In late June, Oprah does a show on getting negative people out of your LifeFeed™.

JULY

With online identities consolidating rapidly, screen-name squatting becomes the domain-name squatting of 2009. Shaquille O’Neal buys the right to tweet under his own name for an undisclosed sum. After receiving a cease-and-desist letter, eBay shuts down an auction for the screen name “Beyoncé”. Diff’rent Strokes star Gary Coleman attempts to auction off his own name; the reserve price is not met.

AUGUST

Google is contracted to provide airport screening services for the TSA. President Obama defends this move as part of his “Google for Government” initiative.

However, there is a dark spot for Google in August, when it discovers that AdSense is nothing more than a massive pay-per-link scheme. Google penalizes itself by reducing its own PageRank from 10 to 0.

SEPTEMBER

Throughout the summer there has been a growing backlash against Google’s hegemony, and rebellious users begin moving to Yahoo.

However, there is a scandal in September, as a Yahoo employee leaves a briefcase containing Yahoo’s exclamation point in an airport lounge. Yahoo rapidly loses consumer trust and market share, and its stock price dives under $2.00. Microsoft succeeds in a hostile takeover, breaks up Yahoo and sells it for parts.

The exclamation point is found, and donated to the new “Web 1.0 Museum”, which opens in September on the campus of Stanford University, in a building shaped like a giant bubble.

Yet another series of tubes.

Yet another series of tubes.

OCTOBER

YouTube covers 75% of its video frame with advertising, adds pop-up balloons containing sponsored messages, and randomly replaces video soundtracks with jingles for the new YouTube-brand energy drink. Somehow, competitors still fail to gain significant market share.

NOVEMBER

NewsCorp buys the “Girls Gone Wild” franchise and folds it into MySpace, completing the site’s transition into the teen soft-porn market. Market share plummets, but profits skyrocket.

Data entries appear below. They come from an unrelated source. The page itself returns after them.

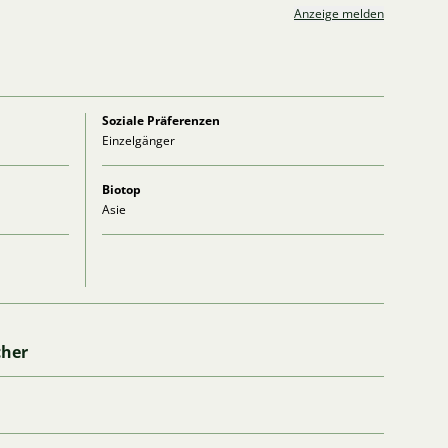
Anzeige melden
Soziale Präferenzen
Einzelgänger
Biotop
Asie
cher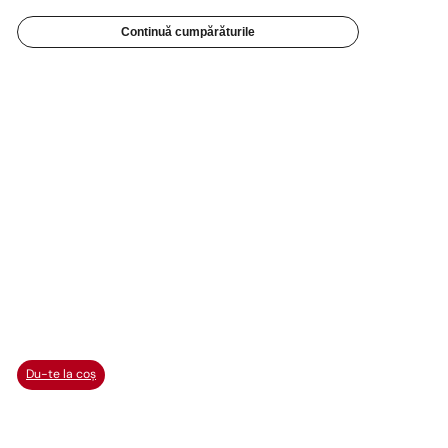
Continuă cumpărăturile
Du-te la coș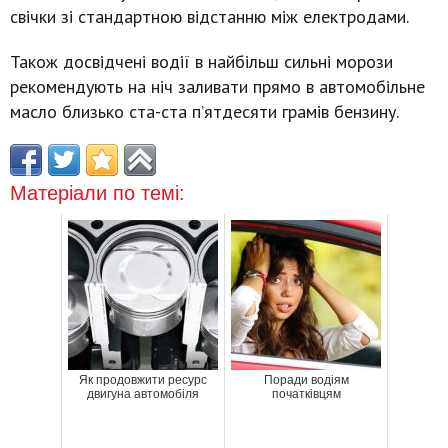
свічки зі стандартною відстанню між електродами.
Також досвідчені водії в найбільш сильні морози
рекомендують на ніч заливати прямо в автомобільне
масло близько ста-ста п’ятдесяти грамів бензину.
Матеріали по темі:
Як продовжити ресурс
Поради водіям
двигуна автомобіля
початківцям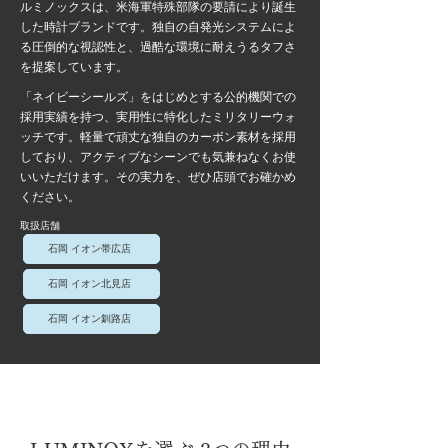
ルミノックスは、米海軍特殊部隊の要請により誕生
した時計ブランドです。独自の自発光システムによ
る圧倒的な視認性と、過酷な環境に耐えうるタフさ
を提案しています。
「ネイビーシールズ」をはじめとする公的機関での
採用実績を持つ、実用性に特化したミリタリーウォ
ッチです。軽量で頑丈な独自のカーボン素材を採用
しており、アクティブなシーンでも気兼ねなくお使
いいただけます。その実力を、ぜひ店頭でお確かめ
ください。
取扱店舗
石岡 イオン帯広店
石岡 イオン北見店
石岡 イオン釧路店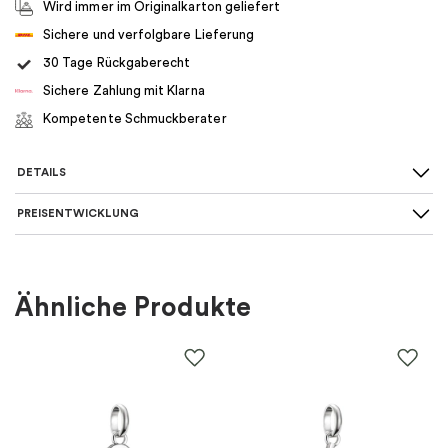
Wird immer im Originalkarton geliefert
Sichere und verfolgbare Lieferung
30 Tage Rückgaberecht
Sichere Zahlung mit Klarna
Kompetente Schmuckberater
DETAILS
PREISENTWICKLUNG
Für wen
:
Damen, Kinder
Farbe
:
Silber
Ähnliche Produkte
Material
:
Silber
EAN
:
7340221574502
Thema
:
Sterne & Monde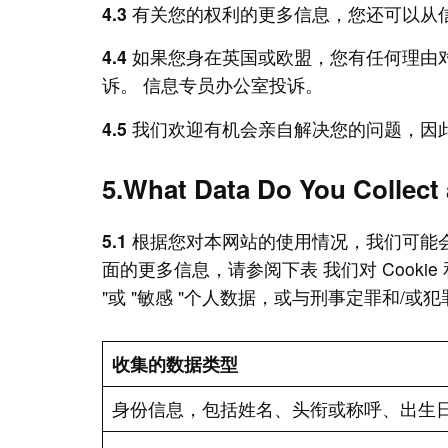
4.3
有关您的权利的更多信息，您还可以从信
4.4
如果您身在英国或欧盟，您有任何理由
诉。 信息专员办公室投诉。
4.5
我们欢迎有机会亲自解决您的问题，因此
5.What Data Do You Coll
5.1
根据您对本网站的使用情况，我们可能
面的更多信息，请参阅下表 我们对 Cookie
"或 "敏感 "个人数据，或与刑事定罪和/或
收集的数据类型
身份信息，包括姓名、头衔或称呼、出生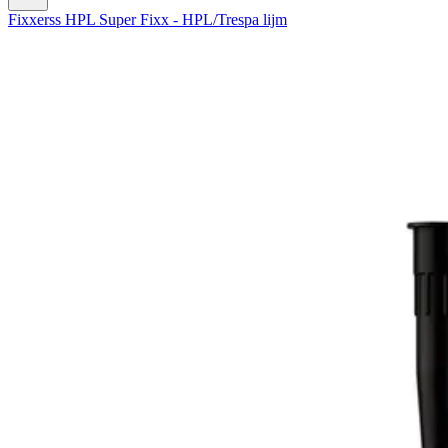
Fixxerss HPL Super Fixx - HPL/Trespa lijm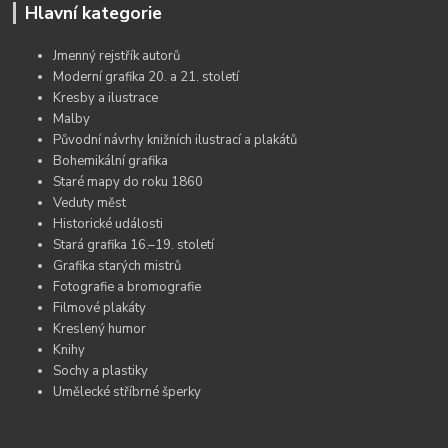
Hlavní kategorie
Jmenný rejstřík autorů
Moderní grafika 20. a 21. století
Kresby a ilustrace
Malby
Původní návrhy knižních ilustrací a plakátů
Bohemikální grafika
Staré mapy do roku 1860
Veduty měst
Historické události
Stará grafika 16.–19. století
Grafika starých mistrů
Fotografie a bromografie
Filmové plakáty
Kreslený humor
Knihy
Sochy a plastiky
Umělecké stříbrné šperky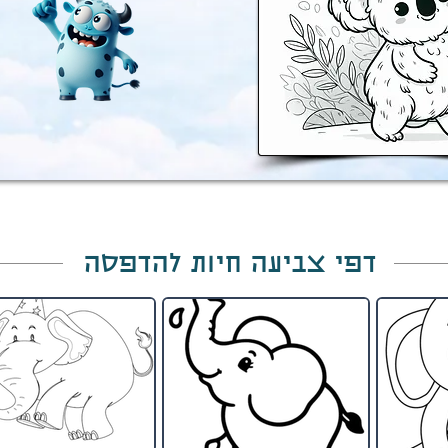
דפי צביעה חיות להדפסה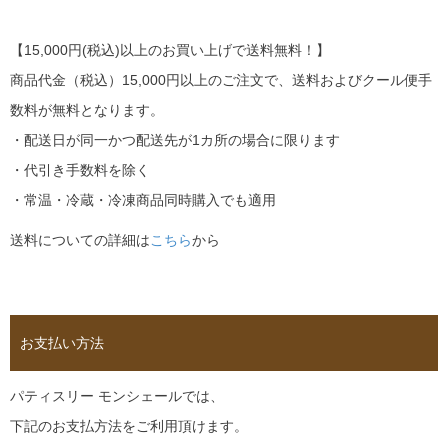
【15,000円(税込)以上のお買い上げで送料無料！】
商品代金（税込）15,000円以上のご注文で、送料およびクール便手
数料が無料となります。
・配送日が同一かつ配送先が1カ所の場合に限ります
・代引き手数料を除く
・常温・冷蔵・冷凍商品同時購入でも適用
送料についての詳細は
こちら
から
お支払い方法
パティスリー モンシェールでは、
下記のお支払方法をご利用頂けます。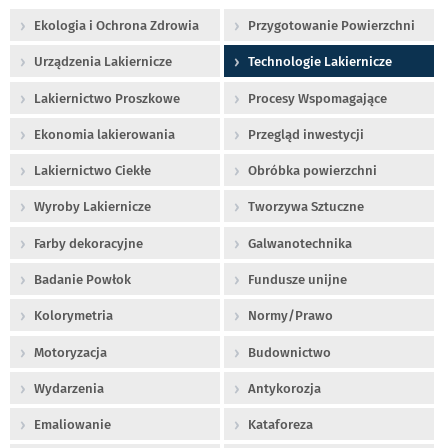
Ekologia i Ochrona Zdrowia
Przygotowanie Powierzchni
Urządzenia Lakiernicze
Technologie Lakiernicze
Lakiernictwo Proszkowe
Procesy Wspomagające
Ekonomia lakierowania
Przegląd inwestycji
Lakiernictwo Ciekłe
Obróbka powierzchni
Wyroby Lakiernicze
Tworzywa Sztuczne
Farby dekoracyjne
Galwanotechnika
Badanie Powłok
Fundusze unijne
Kolorymetria
Normy/Prawo
Motoryzacja
Budownictwo
Wydarzenia
Antykorozja
Emaliowanie
Kataforeza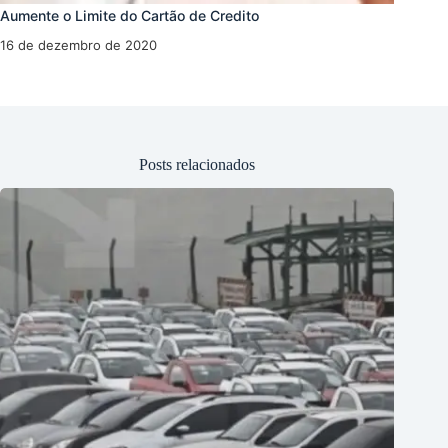
Aumente o Limite do Cartão de Credito
16 de dezembro de 2020
Posts relacionados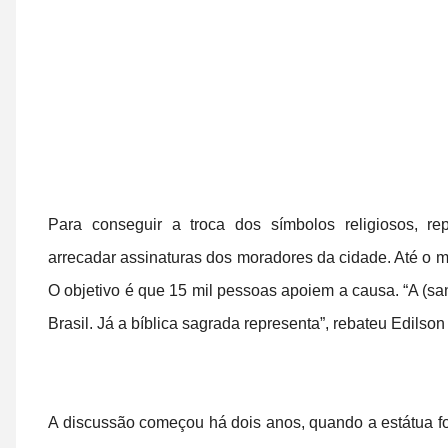
Para conseguir a troca dos símbolos religiosos, 
arrecadar assinaturas dos moradores da cidade. Até o
O objetivo é que 15 mil pessoas apoiem a causa. “A (san
Brasil. Já a bíblica sagrada representa”, rebateu Edils
A discussão começou há dois anos, quando a estátua f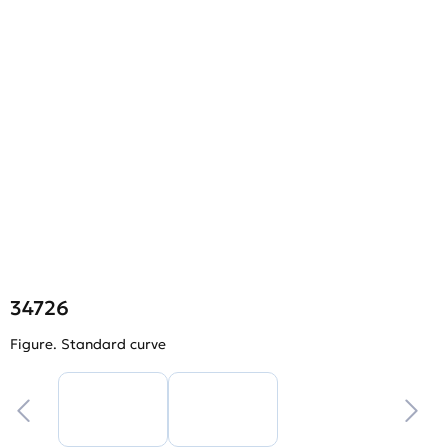
34726
Figure. Standard curve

There is controversy when it is revealed that MySpace’s “Tom” has been dead for several years, and his profile is being operated by a low-paid employee in Bangalore. “Tom” is de-friended by 2.5 million people in one day, a Guinness world record in this newly-created category.

DECEMBER

Predictions for the year are reviewed, and found to be either eerily accurate or totally off-base.